Un mythe savamment et largement répandu dit que la population juive de Hollande aurait été très largement secourue par la population et les instances gouvernementales hollandaises. Or il faut savoir que la collaboration de l’administration municipale d’Amsterdam avec l’occupant allemand était très substantielle, que la police et les employés des chemins de fer hollandais ont très activement participé à l’arrestation et à la déportation des Juifs. La réalité démontre clairement qu’entre 1940 et 1945, pratiquement 80% de la population juive qui vivait en Hollande a été assassinée avec l’aide de milliers de Hollandais de souche et dans l’indifférence générale de la population à l’égard du sort de leurs compatriotes juifs.
De plus, également contrairement à un mythe qui a la peau dure, les survivants qui sont revenus n’ont pas été accueillis avec compassion et les bras ouverts, ils ont dû faire face à l’hostilité et à l’indifférence la plus totale du gouvernement hollandais.
Les chiffres, les statistiques et les études historiques n’égaleront jamais les témoignages et les drames vécus par les familles. Afin d’illustrer la Shoa en Hollande, nous avons choisi de raconter l’histoire de HERRY BRIL szl., qui était le père de Mme Claire Tugendhaft de Genève.

Pouvez-vous en quelques mots retracer l’historique de votre famille ?

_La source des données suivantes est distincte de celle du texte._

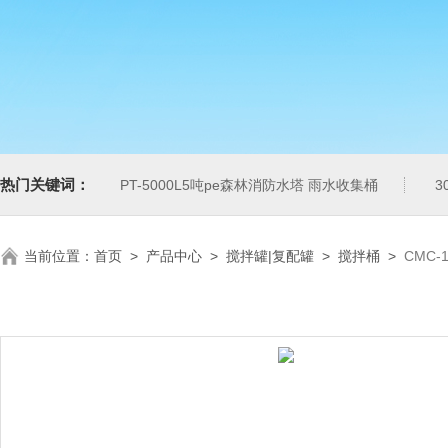
热门关键词：
PT-5000L5吨pe森林消防水塔 雨水收集桶
3
当前位置：
首页
>
产品中心
>
搅拌罐|复配罐
>
搅拌桶
>
CMC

Avant la guerre, Amsterdam était une ville très juive qui avait un grand prolétariat très pauvre. Mon père était issu d’une famille ashkénaze qui vivait en Hollande depuis 1715 et qui faisait partie de ce milieu prolétaire. Comme la famille avait à peine de quoi manger, il a dû commencer à travailler à l’âge de 14 ans. Il était le dernier d’une famille de sept enfants, mais tous avaient déjà quitté la maison et étaient mariés. Son frère né avant lui avait 13 ans de plus. Quant la guerre a commencé, il avait 16 ans. Les Juifs pauvres d’Amsterdam n’avaient aucune chance d’échapper et ce d’autant moins que le Conseil des Juifs avait «donné» la liste des Juifs aux Allemands, espérant sauver leur peau et celle de leurs amis. Mon père a réussi à se cacher, mais sa sœur avec son mari et ses enfants ainsi que trois de ses frères ont été pris immédiatement, en 1942. Les frères de mon père qui ont été raflés et sa sœur avaient dix enfants ! J’ai ainsi perdu 10 cousins germains entre l’âge de bébé et dix ans ! Ce que mon père a pu savoir après la guerre, c’est qu’en plus des trois frères qui ont été pris tout de suite, il y avait un quatrième frère qui travaillait à la commune d’Amsterdam. Quand il a appris que son jeune frère Jacob avait été pris pour être envoyé dans un camp de travail, il est sorti de sa cachette et a dit: «Jacob n’est pas très fort, il a une santé fragile, je vais partir avec lui pour l’aider à travailler». Bien entendu il n’y avait pas de camp de travail. Il a été déporté à Mauthausen, où il est mort. Un autre frère, plus âgé, avait été arrêté plus tôt et déporté à Bergen-Belsen. Son épouse avait un oncle en Amérique et elle a réussi à faire croire que cet homme était son père. Ils ont été libérés et sont partis en Algérie, où ils ont passé toute la guerre. Il faut bien comprendre que ces familles pauvres avaient beaucoup d’enfants et que mes grands-parents étaient tous issus de familles de onze et douze enfants. A la fin de la guerre, il ne restait de toute cette énorme famille que mon père, le frère qui avait été en Algérie et un cousin.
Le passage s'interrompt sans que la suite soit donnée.